◆ **WHAT NEEDS TO BE DONE**: A faithful copy of all the data is required; pictures should not be included.

◆ **SUPPLIED MATERIAL**:

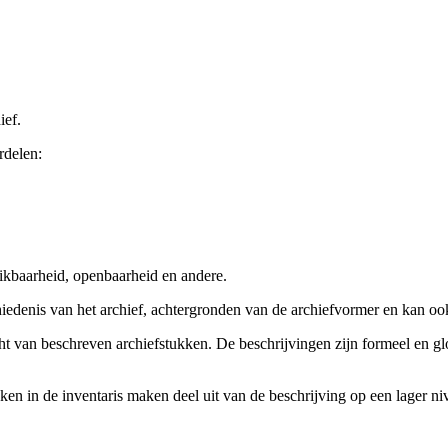
ief.
rdelen:
ikbaarheid, openbaarheid en andere.
chiedenis van het archief, achtergronden van de archiefvormer en kan o
cht van beschreven archiefstukken. De beschrijvingen zijn formeel en gl
ieken in de inventaris maken deel uit van de beschrijving op een lager 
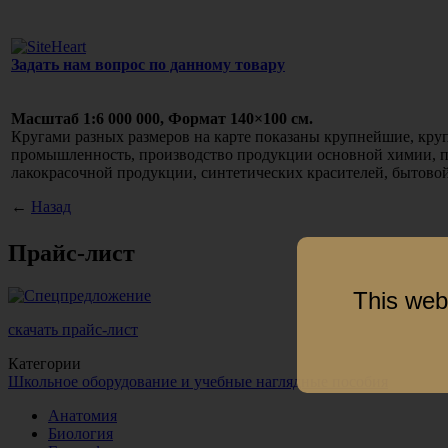
Задать нам вопрос по данному товару
Масштаб 1:6 000 000, Формат 140×100 см.
Кругами разных размеров на карте показаны крупнейшие, кр
промышленность, производство продукции основной химии, пр
лакокрасочной продукции, синтетических красителей, бытовой
←
Назад
Прайс-лист
This web
скачать прайс-лист
Категории
Школьное оборудование и учебные наглядные пособия
Анатомия
Биология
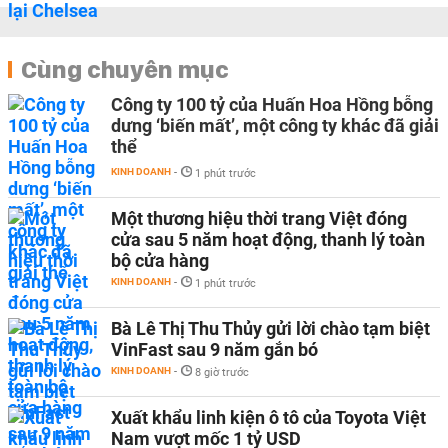
Cùng chuyên mục
Công ty 100 tỷ của Huấn Hoa Hồng bỗng
dưng ‘biến mất’, một công ty khác đã giải
thể
KINH DOANH
-
1 phút trước
Một thương hiệu thời trang Việt đóng
cửa sau 5 năm hoạt động, thanh lý toàn
bộ cửa hàng
KINH DOANH
-
1 phút trước
Bà Lê Thị Thu Thủy gửi lời chào tạm biệt
VinFast sau 9 năm gắn bó
KINH DOANH
-
8 giờ trước
Xuất khẩu linh kiện ô tô của Toyota Việt
Nam vượt mốc 1 tỷ USD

◆ **WORKED SOLUTION**:
ief.
rdelen:
ikbaarheid, openbaarheid en andere.
chiedenis van het archief, achtergronden van de archiefvormer en kan o
cht van beschreven archiefstukken. De beschrijvingen zijn formeel en gl
ieken in de inventaris maken deel uit van de beschrijving op een lager 
Задать нам вопрос по данному товару
Масштаб 1:6 000 000, Формат 140×100 см.
Кругами разных размеров на карте показаны крупнейшие, кр
промышленность, производство продукции основной химии, пр
лакокрасочной продукции, синтетических красителей, бытовой
←
Назад
Прайс-лист
This web
скачать прайс-лист
Категории
Школьное оборудование и учебные наглядные пособия
Анатомия
Биология
Cùng chuyên mục
Công ty 100 tỷ của Huấn Hoa Hồng bỗng
dưng ‘biến mất’, một công ty khác đã giải
thể
KINH DOANH
-
1 phút trước
Một thương hiệu thời trang Việt đóng
cửa sau 5 năm hoạt động, thanh lý toàn
bộ cửa hàng
KINH DOANH
-
1 phút trước
Bà Lê Thị Thu Thủy gửi lời chào tạm biệt
VinFast sau 9 năm gắn bó
KINH DOANH
-
8 giờ trước
Xuất khẩu linh kiện ô tô của Toyota Việt
Nam vượt mốc 1 tỷ USD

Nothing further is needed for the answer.